You'll be met with a bitter taste you most likely will not want to repeat. But if you're looking for ingredients to elevate the tea you make at home, reishi could be it. Only ¼ cup of broken dried pieces need to be added to about 8 cups of water and boiled to achieve a subtle umami-flavored broth that can be used to make coffee or tea, as a flavorful marinade for tonight's proteins, or included as an ingredient in soups and sauces.

Cheers to good health

Brewing a regular cup of joe with reishi-infused water could improve digestion while pouring yourself a cup of reishi tea could help you get better sleep. When making reishi tea at home, you can flavor batches with fresh ginger while the mushrooms simmer. Plan in advance, as it can take at least 30 minutes to prepare a batch of tea to enjoy. 

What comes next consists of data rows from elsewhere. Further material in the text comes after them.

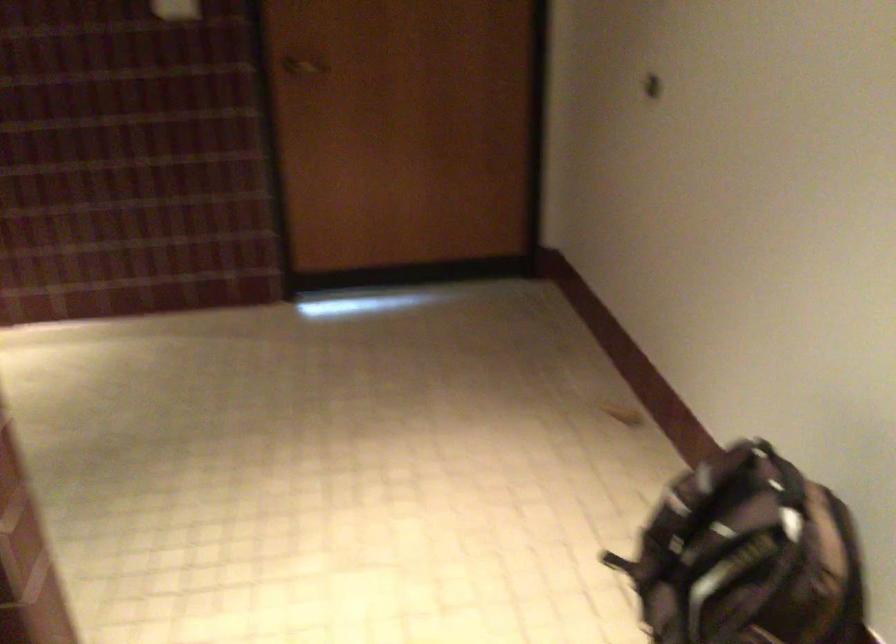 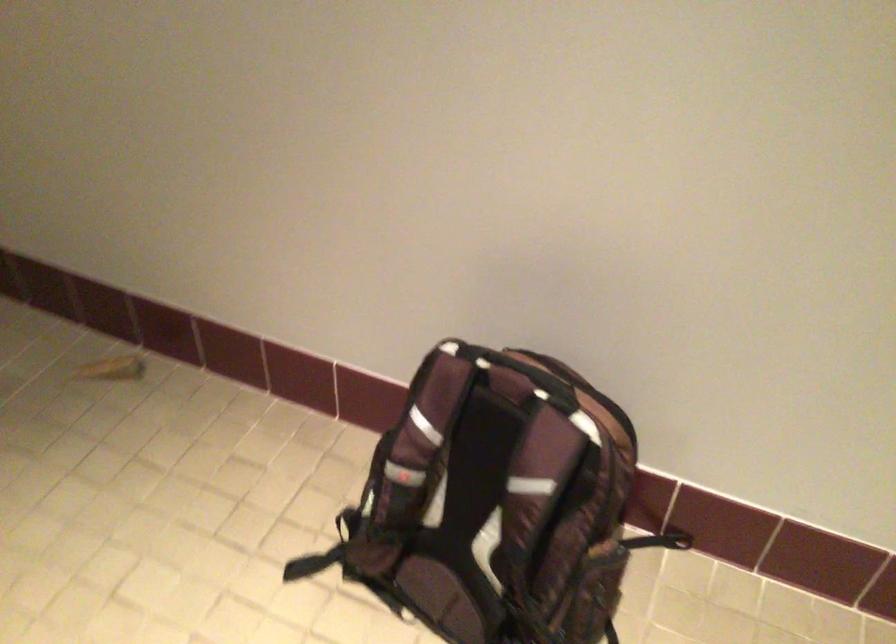 The images are taken continuously from a first-person perspective. In which direction is your viewpoint rotating?

The rotation direction of the camera is right-down. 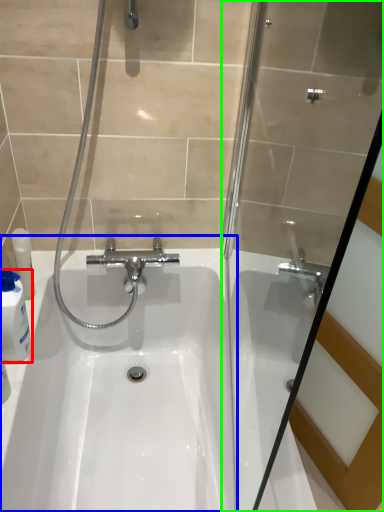 Question: Estimate the real-world distances between objects in this image. Which object is closer to cleaning product (highlighted by a red box), sink (highlighted by a blue box) or shower door (highlighted by a green box)?

Choices:
 (A) sink
 (B) shower door

Answer: (A) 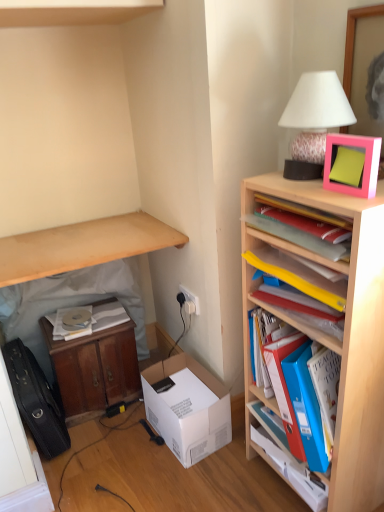 Question: Considering the relative positions of wooden bookshelf at right, acting as the second shelf starting from the bottom, and white paper at lower left, marked as the 2th book in a right-to-left arrangement, in the image provided, is wooden bookshelf at right, acting as the second shelf starting from the bottom, to the left of white paper at lower left, marked as the 2th book in a right-to-left arrangement, from the viewer's perspective?

Choices:
 (A) no
 (B) yes

Answer: (A)

Question: Is wooden bookshelf at right, placed as the 2th shelf when sorted from top to bottom, thinner than white paper at lower left, which ranks as the second book in front-to-back order?

Choices:
 (A) yes
 (B) no

Answer: (B)

Question: Is the depth of wooden bookshelf at right, placed as the 2th shelf when sorted from top to bottom, greater than that of white paper at lower left, marked as the 2th book in a right-to-left arrangement?

Choices:
 (A) yes
 (B) no

Answer: (B)

Question: Is wooden bookshelf at right, placed as the 2th shelf when sorted from top to bottom, positioned before white paper at lower left, the 1th book when ordered from left to right?

Choices:
 (A) no
 (B) yes

Answer: (B)

Question: Is wooden bookshelf at right, acting as the second shelf starting from the bottom, not within white paper at lower left, marked as the 2th book in a right-to-left arrangement?

Choices:
 (A) yes
 (B) no

Answer: (A)

Question: From a real-world perspective, is blue plastic folders at right, which appears as the 3th shelf when viewed from the top, above or below white paper at lower left, the 1th book when ordered from left to right?

Choices:
 (A) below
 (B) above

Answer: (B)

Question: From their relative heights in the image, would you say blue plastic folders at right, which ranks as the first shelf in bottom-to-top order, is taller or shorter than white paper at lower left, marked as the 2th book in a right-to-left arrangement?

Choices:
 (A) tall
 (B) short

Answer: (A)

Question: Considering the positions of point (314, 437) and point (51, 321), is point (314, 437) closer or farther from the camera than point (51, 321)?

Choices:
 (A) closer
 (B) farther

Answer: (A)

Question: Looking at their shapes, would you say blue plastic folders at right, which ranks as the first shelf in bottom-to-top order, is wider or thinner than white paper at lower left, which ranks as the second book in front-to-back order?

Choices:
 (A) wide
 (B) thin

Answer: (A)

Question: From the image's perspective, relative to pink matte picture frame at upper right, is white cardboard box at lower center above or below?

Choices:
 (A) above
 (B) below

Answer: (B)

Question: Visually, is white cardboard box at lower center positioned to the left or to the right of pink matte picture frame at upper right?

Choices:
 (A) left
 (B) right

Answer: (A)

Question: From their relative heights in the image, would you say white cardboard box at lower center is taller or shorter than pink matte picture frame at upper right?

Choices:
 (A) tall
 (B) short

Answer: (A)

Question: Would you say white cardboard box at lower center is inside or outside pink matte picture frame at upper right?

Choices:
 (A) outside
 (B) inside

Answer: (A)

Question: Does point (291, 272) appear closer or farther from the camera than point (67, 258)?

Choices:
 (A) closer
 (B) farther

Answer: (A)

Question: From the image's perspective, is yellow plastic folders at upper right, which appears as the 1th shelf when viewed from the top, above or below wooden cabinet at lower left, positioned as the second table in right-to-left order?

Choices:
 (A) below
 (B) above

Answer: (B) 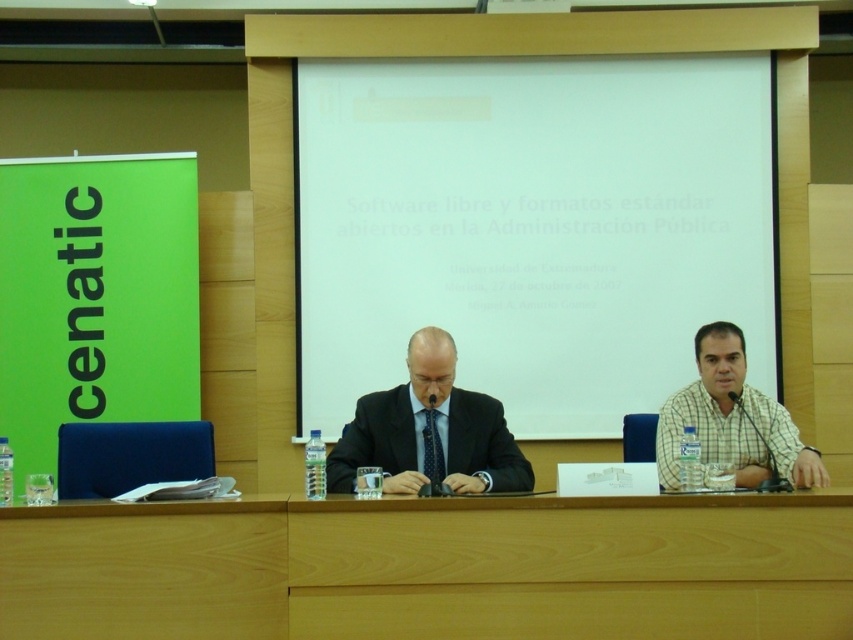 Between point (527, 316) and point (387, 484), which one is positioned behind?

The point (527, 316) is more distant.

Is white matte projector screen at center thinner than matte black suit at center?

In fact, white matte projector screen at center might be wider than matte black suit at center.

Describe the element at coordinates (532, 228) in the screenshot. I see `white matte projector screen at center` at that location.

Locate an element on the screen. The width and height of the screenshot is (853, 640). white matte projector screen at center is located at coordinates (532, 228).

Does white matte projector screen at center appear on the right side of light brown wood table at lower center?

Correct, you'll find white matte projector screen at center to the right of light brown wood table at lower center.

Can you confirm if white matte projector screen at center is wider than light brown wood table at lower center?

Indeed, white matte projector screen at center has a greater width compared to light brown wood table at lower center.

I want to click on white matte projector screen at center, so (532, 228).

Is point (749, 515) behind point (256, 550)?

Yes, it is.

Does light brown wood table at center have a greater width compared to light brown wood table at lower center?

Yes, light brown wood table at center is wider than light brown wood table at lower center.

You are a GUI agent. You are given a task and a screenshot of the screen. Output one action in this format:
    pyautogui.click(x=<x>, y=<y>)
    Task: Click on the light brown wood table at center
    
    Given the screenshot: What is the action you would take?
    pyautogui.click(x=572, y=568) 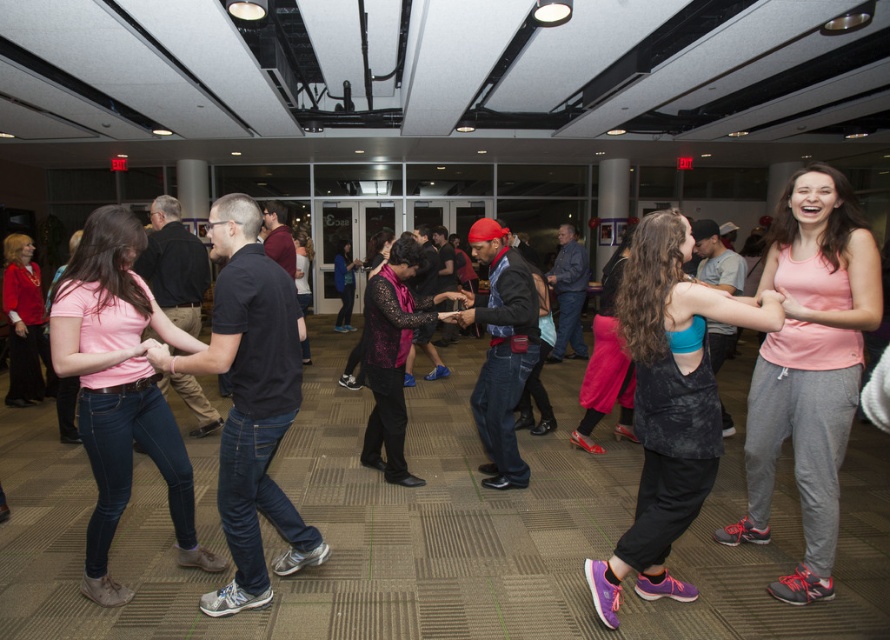 Locate an element on the screen. This screenshot has width=890, height=640. matte black tank top at center is located at coordinates (668, 404).

Which of these two, matte black tank top at center or pink matte t-shirt at center, stands taller?

Standing taller between the two is pink matte t-shirt at center.

Is point (733, 317) closer to camera compared to point (158, 397)?

Yes.

Locate an element on the screen. matte black tank top at center is located at coordinates (668, 404).

Is pink tank top at center bigger than pink fabric dress at center?

No.

Does pink tank top at center appear on the right side of pink fabric dress at center?

Indeed, pink tank top at center is positioned on the right side of pink fabric dress at center.

Between point (876, 269) and point (613, 280), which one is positioned in front?

Point (876, 269)

Locate an element on the screen. pink tank top at center is located at coordinates coord(808,368).

Can you confirm if pink matte t-shirt at center is positioned to the left of black lace dress at center?

Indeed, pink matte t-shirt at center is positioned on the left side of black lace dress at center.

Between pink matte t-shirt at center and black lace dress at center, which one is positioned lower?

pink matte t-shirt at center

This screenshot has width=890, height=640. Identify the location of pink matte t-shirt at center. [x=120, y=388]. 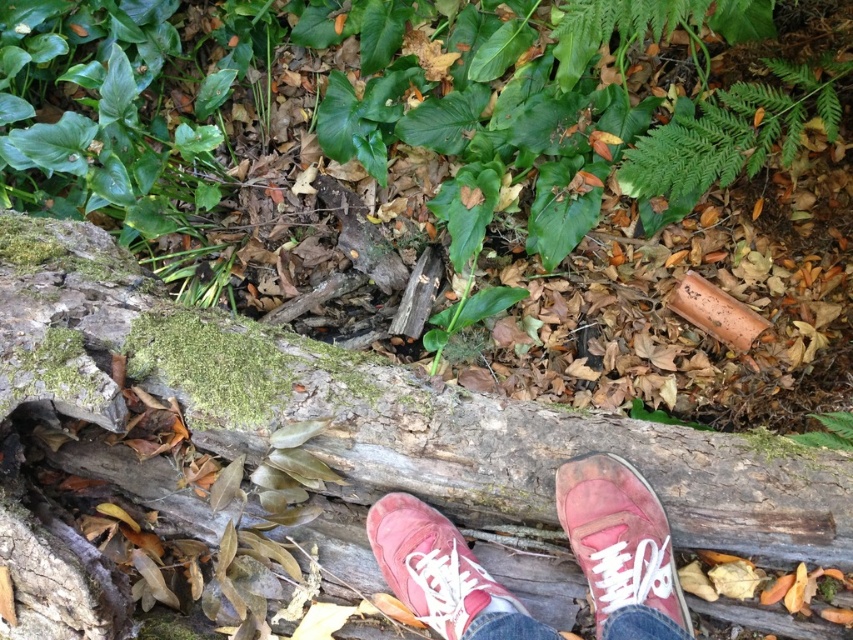 Consider the image. Which is more to the right, matte pink canvas shoe at center or matte pink sneaker at center?

From the viewer's perspective, matte pink canvas shoe at center appears more on the right side.

Is point (579, 563) closer to camera compared to point (415, 604)?

No, it is not.

Find the location of a particular element. This screenshot has width=853, height=640. matte pink canvas shoe at center is located at coordinates (618, 538).

Can you confirm if rough bark log at center is positioned above matte pink sneaker at center?

Yes.

Can you confirm if rough bark log at center is thinner than matte pink sneaker at center?

Incorrect, rough bark log at center's width is not less than matte pink sneaker at center's.

Which is in front, point (402, 403) or point (372, 529)?

Point (372, 529) is in front.

Where is `rough bark log at center`? This screenshot has height=640, width=853. rough bark log at center is located at coordinates (381, 410).

Can you confirm if pink canvas shoes at center is shorter than matte pink canvas shoe at center?

No.

Is pink canvas shoes at center above matte pink canvas shoe at center?

Incorrect, pink canvas shoes at center is not positioned above matte pink canvas shoe at center.

Is point (650, 529) closer to camera compared to point (601, 500)?

Yes, point (650, 529) is closer to viewer.

Locate an element on the screen. The image size is (853, 640). pink canvas shoes at center is located at coordinates (618, 538). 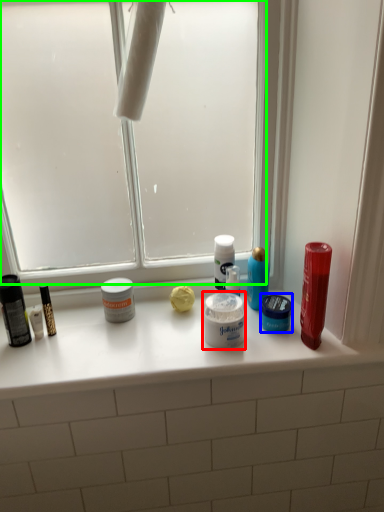 Question: Considering the real-world distances, which object is closest to cream (highlighted by a red box)? toiletry (highlighted by a blue box) or window screen (highlighted by a green box).

Choices:
 (A) toiletry
 (B) window screen

Answer: (A) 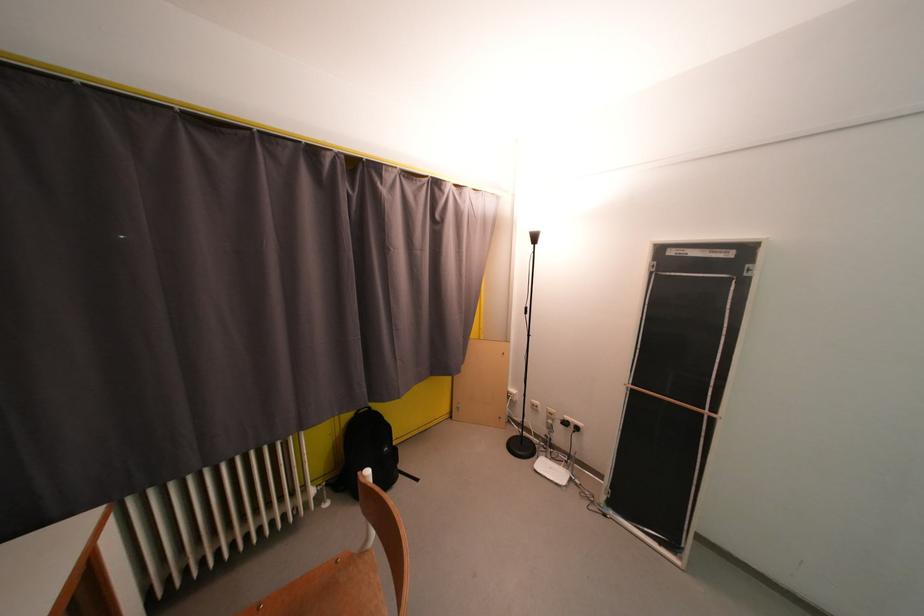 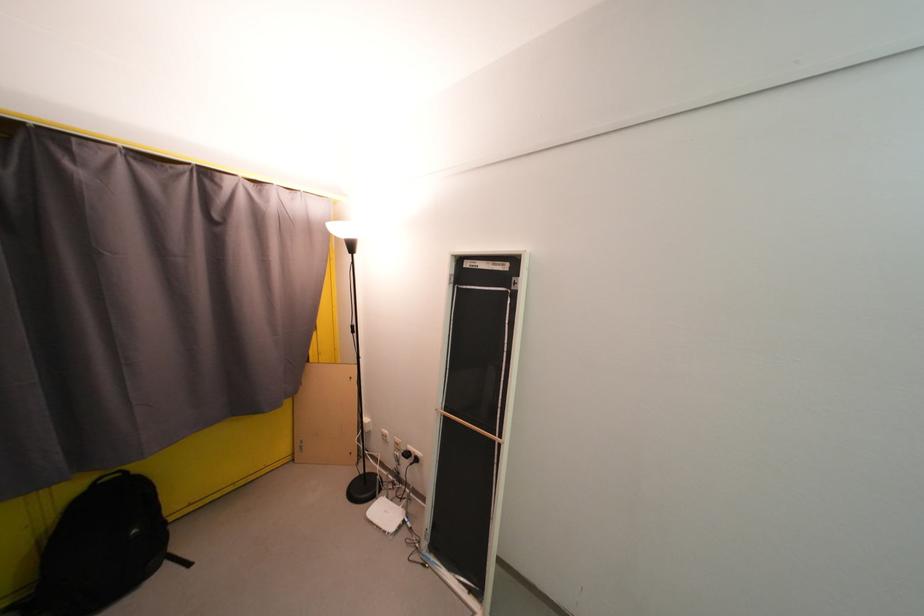 Question: What movement of the cameraman would produce the second image?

The longer you let the dried mushrooms simmer, the stronger your tea will be. Strain out the mushroom pieces before serving and sweeten cups with honey or agave syrup, a sprinkle of ground cinnamon, or splashes of your favorite dairy or plant-based milk for a delightful, soothing treat that can help you take on the rest of the day.

Though reishi mushrooms have been used for hundreds of years in the treatment of diseases and infections, some may experience side effects or allergic reactions after consuming them. Those with low blood pressure or who are on medication should check with their doctors before trying reishi, either in liquid, powder, or capsule form. The use of reishi has been studied extensively within scientific communities, however, and has been found to have positive impacts on both immunity and antioxidant activity in research participants.